Still such a beatiful story no matter what age OP decides to gift the ring to her sister. She’s a wonderful sibling to have thought to do so.
Post # 8
9 carats isn’t particularly valuable? I am lost.
Post # 10
memorieslff: I’m assuming OP maybe meant .9?
Post # 11
That’s an extremely wonderful thing to do. Your story made me tear up a lil. Lol. It would be a lovely gift for maybe her 13th or 16th birthday.
Post # 12
I kept the engagment ring that my daughters father bought me. I thought that maybe my daughter would love it to have a piece of our small time as a family together. We split when she was 2 (I left) And I think she might want it when she’s in her 20’s or 30’s….
Post # 13
CherryAndWhite: Do you mean 0.9 carats? That’s not so small. What a lovely thing for you to keep it for your sister. Good on you. It’s nice to be reminded that your split up parents once truly cared about each other once. (9 carats would be quite a rock!)
Post # 14
Fizzy8: ponyrider: MrsRevolutionize: memorieslff: Sorry guys I don’t really know much about how rings work. All I can tell you is that as the lady read the hallmark she said that it’s a 9 carat gold ring (so I guess that could mean 0.9?). That doesn’t really mean much to me and I’m sorry I can’t better explain. Best I can do is take a picture for you, though I don’t think it’s very valuable, had it of been, I’d have proberbly tried to contact her Dad and check it was ok.

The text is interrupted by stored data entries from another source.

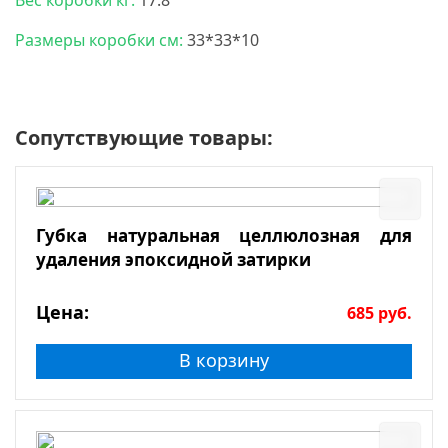
Вес коробки кг:
17.8
Размеры коробки см:
33*33*10
Сопутствующие товары:
Губка натуральная целлюлозная для
удаления эпоксидной затирки
Цена:
685
руб.
В корзину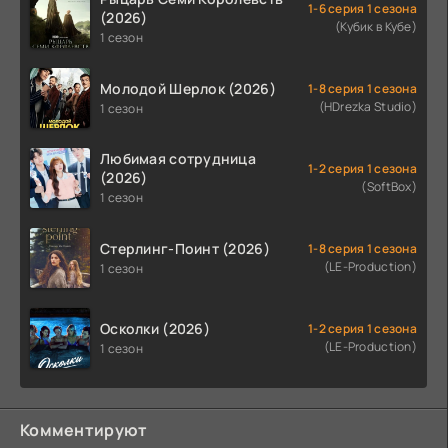
1-6 серия 1 сезона
(2026)
(Кубик в Кубе)
1 сезон
Молодой Шерлок (2026)
1-8 серия 1 сезона
(HDrezka Studio)
1 сезон
Любимая сотрудница
1-2 серия 1 сезона
(2026)
(SoftBox)
1 сезон
Стерлинг-Поинт (2026)
1-8 серия 1 сезона
(LE-Production)
1 сезон
Осколки (2026)
1-2 серия 1 сезона
(LE-Production)
1 сезон
Комментируют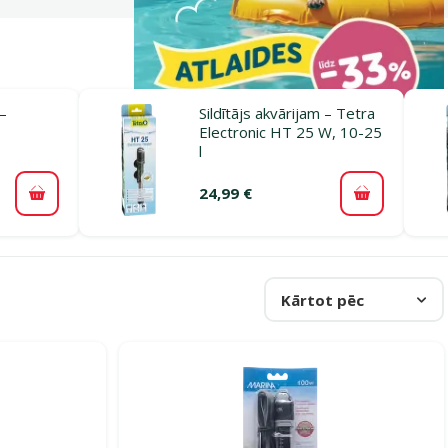
 –
Sildītājs akvārijam – Tetra
Electronic HT 25 W, 10-25
l
24,99 €
Pievienot grozam
Pievienot 
Kārtot pēc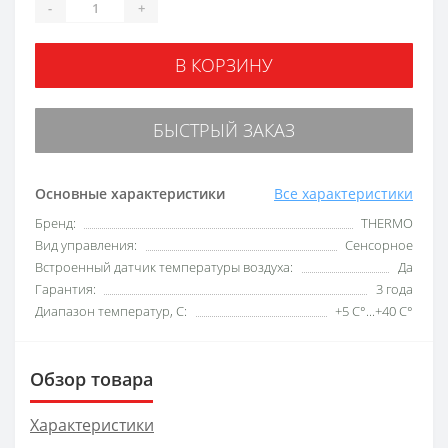
-
+
В КОРЗИНУ
БЫСТРЫЙ ЗАКАЗ
Основные характеристики
Все характеристики
Бренд:
THERMO
Вид управления:
Сенсорное
Встроенный датчик температуры воздуха:
Да
Гарантия:
3 года
Диапазон температур, С:
+5 С°...+40 С°
Обзор товара
Характеристики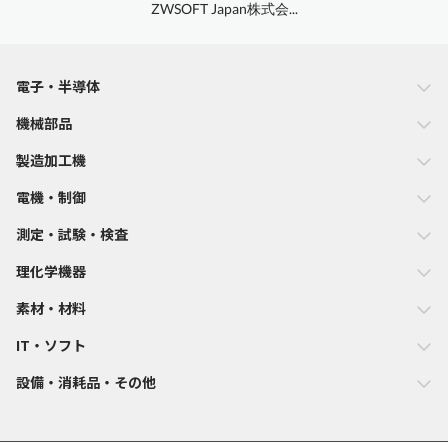
ZWSOFT Japan株式会...
電子・半導体
機械部品
製造加工機
電機・制御
測定・試験・検査
理化学機器
素材・材料
IT・ソフト
設備・消耗品・その他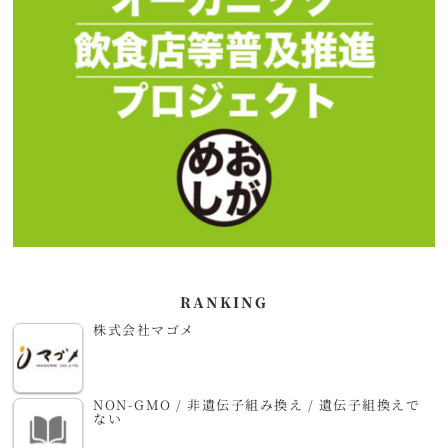
RANKING
株式会社マゴメ
NON-GMO / 非遺伝子組み換え / 遺伝子組換えで
ない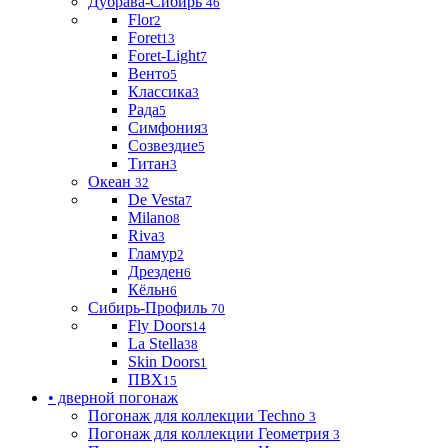
Дубрава-Сибирь
46
Flor
2
Foret
13
Foret-Light
7
Венто
5
Классика
3
Рада
5
Симфония
3
Созвездие
5
Титан
3
Океан
32
De Vesta
7
Milano
8
Riva
3
Гламур
2
Дрезден
6
Кёльн
6
Сибирь-Профиль
70
Fly Doors
14
La Stella
38
Skin Doors
1
ПВХ
15
• дверной погонаж
Погонаж для коллекции Techno
3
Погонаж для коллекции Геометрия
3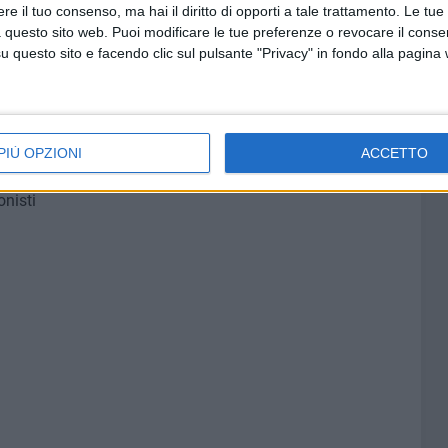
te, quali sono i concept, gli stimoli, le intuizioni, come
e il tuo consenso, ma hai il diritto di opporti a tale trattamento. Le tue
 territori» hanno rimarcato gli organizzatori. «La volontà
 questo sito web. Puoi modificare le tue preferenze o revocare il conse
questo sito e facendo clic sul pulsante "Privacy" in fondo alla pagina
vertimento, dove il confronto risulti fonte inesauribile di
la leggerezza e la serenità degli animi supporti il
collettivo figlio dei singoli sguardi degli architetti, volti
uri mentali potranno crollare e a sbocciare saranno
PIÙ OPZIONI
ACCETTO
onisti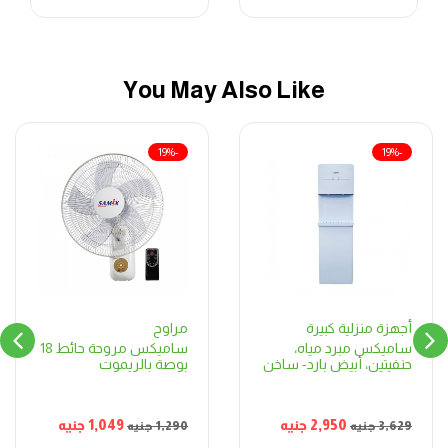
You May Also Like
-19%
-19%
مراوح
أجهزة منزلية كبيرة
ساميكس مروحة حائط 18
ساميكس مبرد مياه،
بوصة بالريموت
حنفيتين، أبيض بارد- ساخن
1,049
جنيه
2,950
جنيه
1,290
جنيه
3,629
جنيه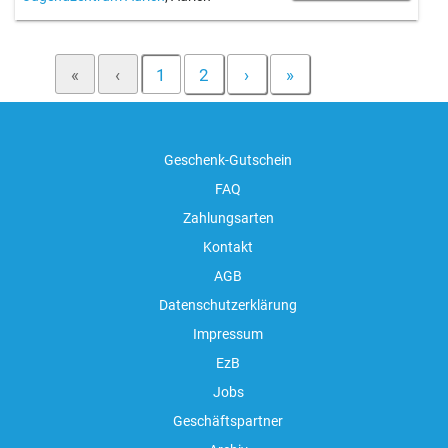
«
‹
1
2
›
»
Geschenk-Gutschein
FAQ
Zahlungsarten
Kontakt
AGB
Datenschutzerklärung
Impressum
EzB
Jobs
Geschäftspartner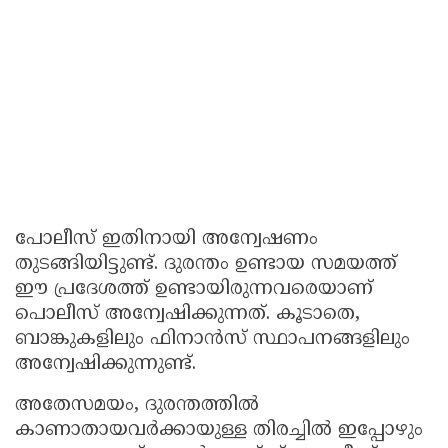
പോലീസ് ഇതിനായി അന്വേഷണം
തുടങ്ങിയിട്ടുണ്ട്. ദുരന്തം ഉണ്ടായ സമയത്ത്
ഈ പ്രദേശത്ത് ഉണ്ടായിരുന്നവരെയാണ്
പൊലീസ് അന്വേഷിക്കുന്നത്. കൂടാതെ,
ബാങ്കുകളിലും ഫിനാൻസ് സ്ഥാപനങ്ങളിലും
അന്വേഷിക്കുന്നുണ്ട്.
അതേസമയം, ദുരന്തത്തിൽ
കാണാതായവർക്കായുള്ള തിരച്ചിൽ ഇപ്പോഴും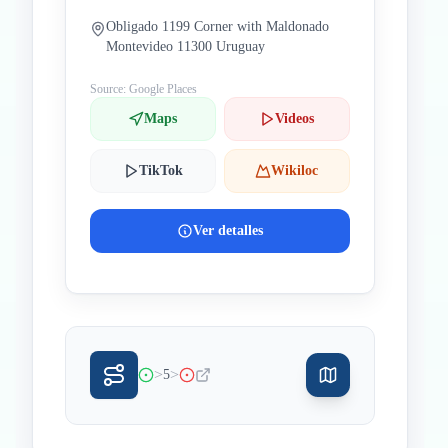
Obligado 1199 Corner with Maldonado
Montevideo 11300 Uruguay
Source: Google Places
Maps
Videos
TikTok
Wikiloc
Ver detalles
>
>
5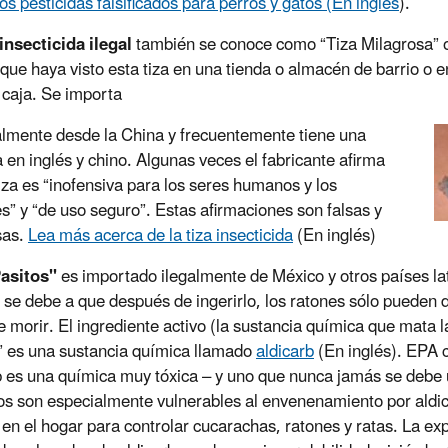
os pesticidas falsificados para perros y gatos
(En inglés
).
 insecticida ilegal
también se conoce como “Tiza Milagrosa” o
 que haya visto esta tiza en una tienda o almacén de barrio o en
a caja. Se importa
almente desde la China y frecuentemente tiene una
a en inglés y chino. Algunas veces el fabricante afirma
tiza es “inofensiva para los seres humanos y los
s” y “de uso seguro”. Estas afirmaciones son falsas y
sas.
Lea más acerca de la tiza insecticida
(En inglés)
Pasitos"
es importado ilegalmente de México y otros países l
se debe a que después de ingerirlo, los ratones sólo pueden 
e morir. El ingrediente activo (la sustancia química que mata l
” es una sustancia química llamado
aldicarb
(En inglés)
. EPA 
b es una química muy tóxica – y uno que nunca jamás se debe 
os son especialmente vulnerables al envenenamiento por aldi
 en el hogar para controlar cucarachas, ratones y ratas. La ex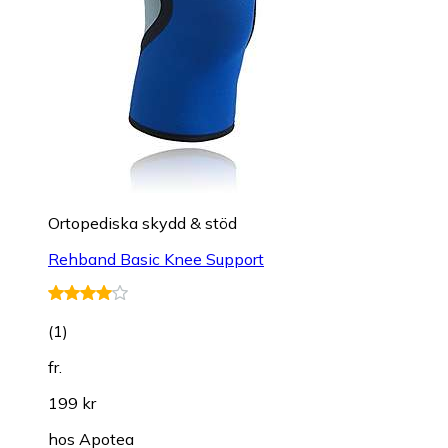
Ortopediska skydd & stöd
Rehband Basic Knee Support
(
1
)
fr.
199 kr
hos
Apotea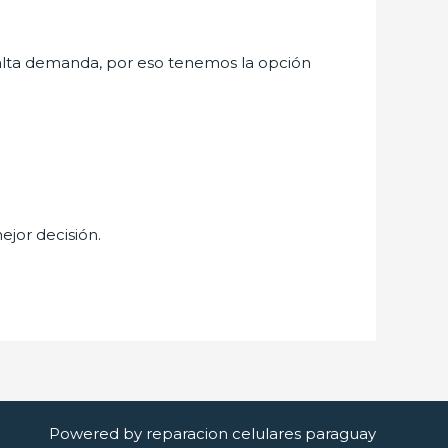
alta demanda, por eso tenemos la opción
ejor decisión.
Powered by reparacion celulares paraguay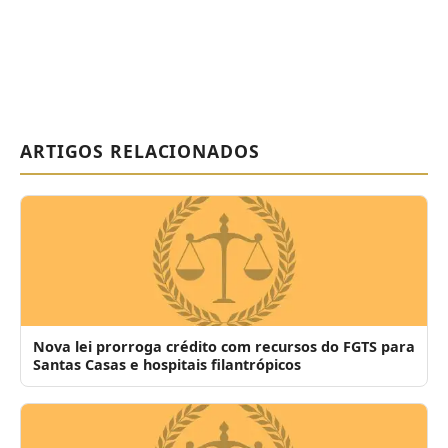
ARTIGOS RELACIONADOS
Nova lei prorroga crédito com recursos do FGTS para
Santas Casas e hospitais filantrópicos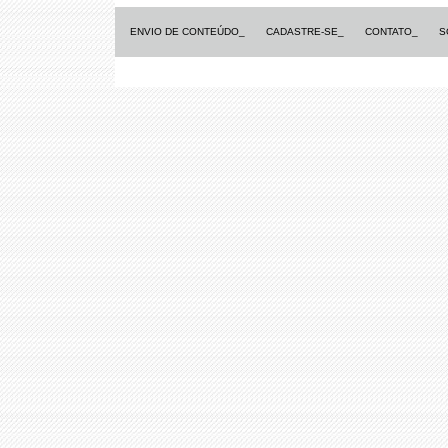
ENVIO DE CONTEÚDO_
CADASTRE-SE_
CONTATO_
S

To everyone else, I’m really grateful you took the time to read this, I was quite excited to find out some things about it and that’s why I made this post. Our mother isnt very sentimental, and there are only 2 things I have that can be passed down to any future children I may have. As I understand, little sister doesnt have anything. I think it’s best to wait until she’s left home, so my mother doesnt sell it or anything. She’s got a great relationship with both her Mum and Dad so I think it’ll have far more sentimental value to her than it does to me, I’ll just keep it safe until it can continue it’s life with her 🙂
Post # 15
CherryAndWhite: “Nine carat gold” would likely refers to the quality of the metal, rather than the size of the stone. Gold is measured based on the percentage of gold to a reinforcing metal, such as nickel (i.e. 9k, 14k, 18k, 24k).
What a wonderful story…maybe you could even hang onto until the time your sister has a SO waiting to propose!